I fill my days with tasks and appointments. I need Lent and I suspect others do, too

Reb. Brian Krushel, Clearwater United Church

Life can be complicated. Life can be messy. Life can be demanding. Sometimes all those complications, messes and demands can get the best of a person and life can suddenly become a burden. The demands put on us by others, the expectations we have of ourselves, the overloaded schedule, it can all become too much for us.

What do we do when that happens? We try to keep up; but when we discover that we can’t, some of us re-double our efforts (to different degrees of success) and some of us give in or give up.

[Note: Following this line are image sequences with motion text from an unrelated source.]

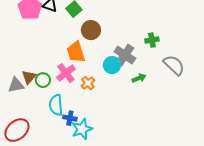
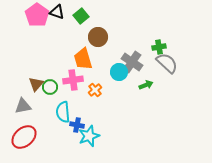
gray semicircle: (174, 65) -> (167, 63), moved
pink cross: (66, 73) -> (73, 80), turned 30
gray triangle: (16, 85) -> (23, 106), moved

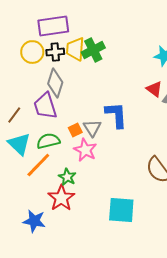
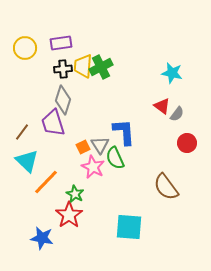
purple rectangle: (53, 26) -> (61, 43), size x0.7
yellow circle: (32, 52) -> (25, 48), moved
green semicircle: (48, 141) -> (115, 158), moved, turned -100

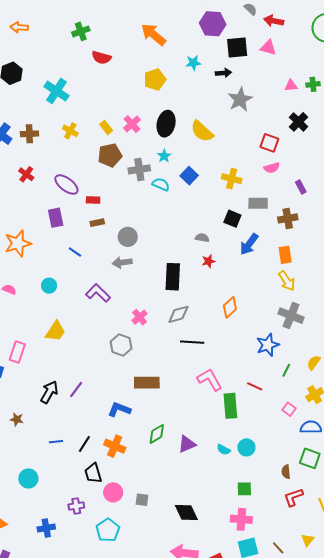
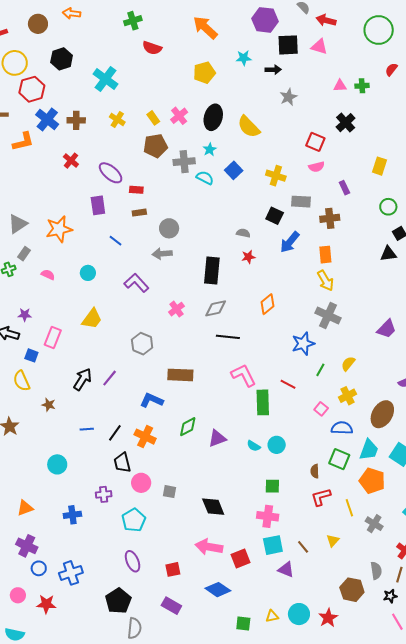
gray star: (240, 99) -> (288, 97), size x0.7
gray hexagon: (121, 345) -> (142, 344), moved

Why does life have to be so complicated, so messy and so demanding? Is it just the nature of modern life that our lives have become so stressed and over-burdened? Or perhaps it is more our human nature than it is anything else to stretch ourselves to the limit in an attempt to find meaning and purpose in life. French philosopher Rene Descartes may have famously said, “I think, therefore I am,” but many modern people don’t believe it and instead live by the motto, “I do, therefore I am.”

Last week, the Christian season of Lent began on a day known as Ash Wednesday. On that day, an ancient ritual is enacted whereby a cross is marked on the forehead of the faithful with ashes. As that cross is being smudged, words are spoken, “Remember you are dust, and to dust you shall return.” What a strange thing to do!

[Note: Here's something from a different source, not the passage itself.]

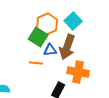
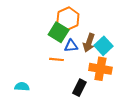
cyan square: (73, 21) -> (104, 46), moved
brown arrow: (67, 47) -> (89, 43), size x0.7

Strange and yet oddly compelling at the same time. I don’t mind this annual reminder of my limitations and mortality. I appreciate an intentional time like this to get my mind off of the many things that distract and occupy me and to which I look for meaning so that I can centre myself in Meaning itself. I need this time to re-orient and re-focus so I can clear my eyes of the glaze of indifference and apathy which comes from situation after situation where I feel nearly helpless. I need Lent.

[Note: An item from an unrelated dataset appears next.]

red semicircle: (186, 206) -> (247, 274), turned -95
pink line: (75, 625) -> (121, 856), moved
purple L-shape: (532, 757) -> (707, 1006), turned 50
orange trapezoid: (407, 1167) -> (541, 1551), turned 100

If this all sounds a little odd and counter-cultural, maybe that’s because it really is. In a world where more is better than less, bigger is more desirable than smaller and moving is preferred to standing still, Lent and the contemplations that come with it seem very foreign.

But that is the gift in it. It is a gift for all those who are starved for meaning, for comfort, for courage and for life. I need this time as a way to remind myself of who I really am. I am not the sum total of my accomplishments and achievements, I am not defined by what I have or accumulate. My worth is not measured by how well I fill my days with tasks and appointments. I need Lent and I suspect others do, too.


This is a time to be still and silent so that I can hear once again who I really am. I am dust, and all pretences and posturing fall away. I am dust, breathed into by God, given life by God, loved by God. I am dust with all the limitations and freedoms that implies. I am dust and one day that dust will be delivered into the hands of the one who first formed this dust into a human being. It’s not complicated. I am dust, and I am happy to be.